Today I’ve started with an experiment and harvested my very first rose seeds. This week I’ve collected a few ripe hips from the moss rose ‘Général Kléber’ and the gallica rose ‘La Belle Sultane’. I have never ever sown roses from seed, but I thought it would be nice to give it a try. I’m especially curious about possible seedlings from the moss rose. Who knows, maybe one of them will be a new moss rose.

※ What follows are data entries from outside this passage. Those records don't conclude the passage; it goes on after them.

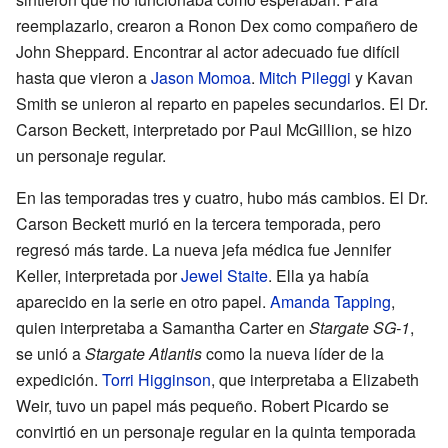
reemplazarlo, crearon a Ronon Dex como compañero de
John Sheppard. Encontrar al actor adecuado fue difícil
hasta que vieron a
Jason Momoa
.
Mitch Pileggi
y Kavan
Smith se unieron al reparto en papeles secundarios. El Dr.
Carson Beckett, interpretado por Paul McGillion, se hizo
un personaje regular.
En las temporadas tres y cuatro, hubo más cambios. El Dr.
Carson Beckett murió en la tercera temporada, pero
regresó más tarde. La nueva jefa médica fue Jennifer
Keller, interpretada por
Jewel Staite
. Ella ya había
aparecido en la serie en otro papel.
Amanda Tapping
,
quien interpretaba a Samantha Carter en
Stargate SG-1
,
se unió a
Stargate Atlantis
como la nueva líder de la
expedición.
Torri Higginson
, que interpretaba a Elizabeth
Weir, tuvo un papel más pequeño. Robert Picardo se
convirtió en un personaje regular en la quinta temporada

When I opened the hips to harvest the seeds, I was suprised about the size of the seeds. I don’t know why, but I always imagened that they would be much smaller (a bit like tomato seeds), but actually the seeds are quite large and easy to handle. Next, I cleaned the seeds by placing them between a folded, wet scrubby sponge and rub the sponge together with the seeds. After that they where put on a wet paper towel, and next in a plastic bag. Now the seeds remain for at least eight weeks in the refrigerator. Hopefully in a few months I can post updates about the progress.
hip La Belle Sultane
seeds La Belle Sultane (before cleaning)
seeds Général Kléber (before cleaning)
seeds Général Kléber (after cleaning)
seeds La Belle Sultane
Summer has gone fast and autumn is allready halfway. The last few months I haven’t done much work in the garden and I feel that my roses are being somewhat neglected! There are new roses in pot still waiting to be planted out and some of the older rosebushes need a light autumn pruning to prevent the longer branches from being damaged by strong autumn winds. There are stil a few roses in flower, such as the Austin roses, but last month I was pleasantly surprised to see the very first flowers in R. moschata, Felicia and Bon Chance, which were planted in January of this year.
William Shakespeare 2000
Bon Chance (Mike’s Old Fashioned Pink)
But autumn does also have some good qualities: the old roses are showing their colored hips. The gallica La Belle Sultane has beautiful flowers, but probably even more beautiful hips, as are the hips of Géneral Kléber.